----- Data extract

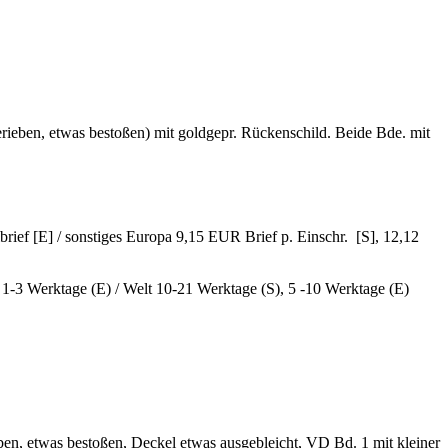
berieben, etwas bestoßen) mit goldgepr. Rückenschild. Beide Bde. mit
ief [E] / sonstiges Europa 9,15 EUR Brief p. Einschr. [S], 12,12
, 1-3 Werktage (E) / Welt 10-21 Werktage (S), 5 -10 Werktage (E)
ieben, etwas bestoßen, Deckel etwas ausgebleicht, VD Bd. 1 mit kleiner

----------

The answer must be the data above, repeated exactly, with no pictures.

Solved problem:
berieben, etwas bestoßen) mit goldgepr. Rückenschild. Beide Bde. mit
ief [E] / sonstiges Europa 9,15 EUR Brief p. Einschr. [S], 12,12
, 1-3 Werktage (E) / Welt 10-21 Werktage (S), 5 -10 Werktage (E)
ieben, etwas bestoßen, Deckel etwas ausgebleicht, VD Bd. 1 mit kleiner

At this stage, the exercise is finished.